**Try it**
Below are records; extract exactly the lines from the one containing "在庫・商品に関するお問い合わせ" through the last, both included, and keep the pictures out.

**Record excerpts**
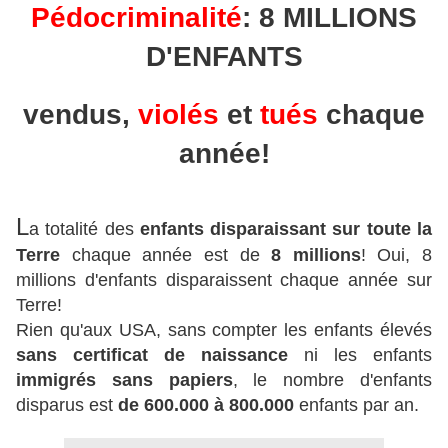
Pédocriminalité
: 8 MILLIONS
D'ENFANTS
vendus,
violés
et
tués
chaque
année!
L
a totalité des
enfants disparaissant sur toute la
Terre
chaque année est de
8 millions
! Oui, 8
millions d'enfants disparaissent chaque année sur
Terre!
Rien qu'aux USA, sans compter les enfants élevés
sans certificat de naissance
ni les enfants
immigrés sans papiers
, le nombre d'enfants
disparus est
de 600.000 à 800.000
enfants par an.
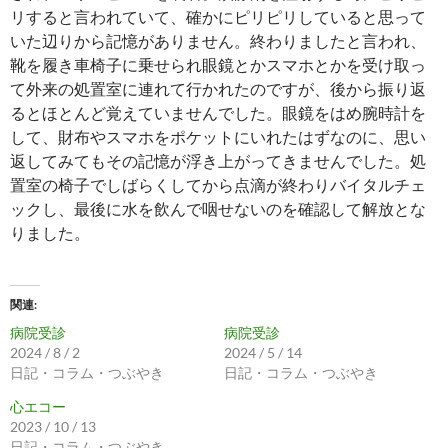
リすると言われていて、確かにピリピリしていると思って
いた辺りから記憶がありません。終わりましたと言われ、
靴を履き車椅子に乗せられ眼鏡とかスマホとかを受け取っ
て外来の処置室に連れて行かれたのですが、後から振り返
るとほとんど覚えていませんでした。眼鏡をはめ腕時計を
して、財布やスマホをポケットにいれたはずなのに、思い
返してみてもその記憶が浮き上がってきませんでした。処
置室の椅子でしばらくしてから点滴が終わりバイタルチェ
ックし、最後に水を飲んで咽せないのを確認して解放とな
りました。
関連
病院受診
病院受診
2024 / 8 / 2
2024 / 5 / 14
日記・コラム・つぶやき
日記・コラム・つぶやき
心エコー
2023 / 10 / 13
日記・コラム・つぶやき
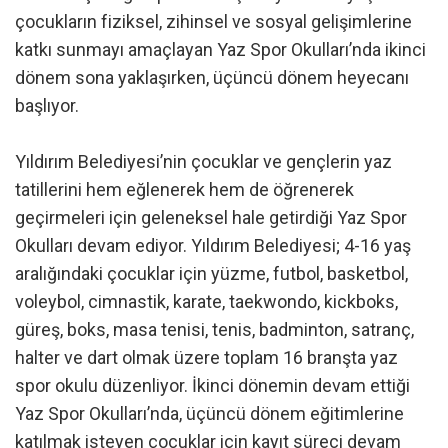
çocukların fiziksel, zihinsel ve sosyal gelişimlerine
katkı sunmayı amaçlayan Yaz Spor Okulları’nda ikinci
dönem sona yaklaşırken, üçüncü dönem heyecanı
başlıyor.
Yıldırım Belediyesi’nin çocuklar ve gençlerin yaz
tatillerini hem eğlenerek hem de öğrenerek
geçirmeleri için geleneksel hale getirdiği Yaz Spor
Okulları devam ediyor. Yıldırım Belediyesi; 4-16 yaş
aralığındaki çocuklar için yüzme, futbol, basketbol,
voleybol, cimnastik, karate, taekwondo, kickboks,
güreş, boks, masa tenisi, tenis, badminton, satranç,
halter ve dart olmak üzere toplam 16 branşta yaz
spor okulu düzenliyor. İkinci dönemin devam ettiği
Yaz Spor Okulları’nda, üçüncü dönem eğitimlerine
katılmak isteyen çocuklar için kayıt süreci devam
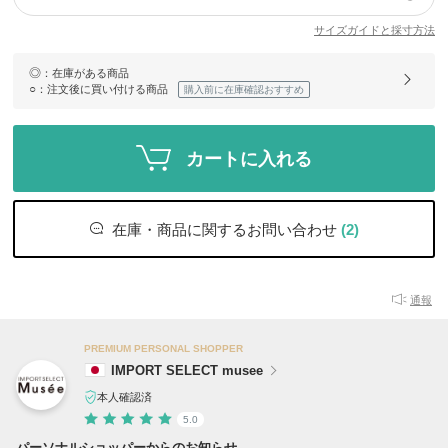
サイズガイドと採寸方法
◎
：在庫がある商品
○
：注文後に買い付ける商品
購入前に在庫確認おすすめ
カートに入れる
在庫・商品に関するお問い合わせ
(2)
通報
PREMIUM PERSONAL SHOPPER
IMPORT SELECT musee
本人確認済
5.0
パーソナルショッパーからのお知らせ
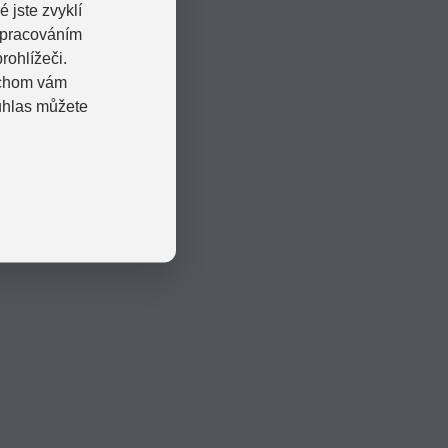
 jste zvyklí
zpracováním
rohlížeči.
bychom vám
uhlas můžete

**Expected answer**
在庫・商品に関するお問い合わせ
(2)
通報
PREMIUM PERSONAL SHOPPER
IMPORT SELECT musee
本人確認済
5.0
パーソナルショッパーからのお知らせ
 jste zvyklí
zpracováním
rohlížeči.
bychom vám
uhlas můžete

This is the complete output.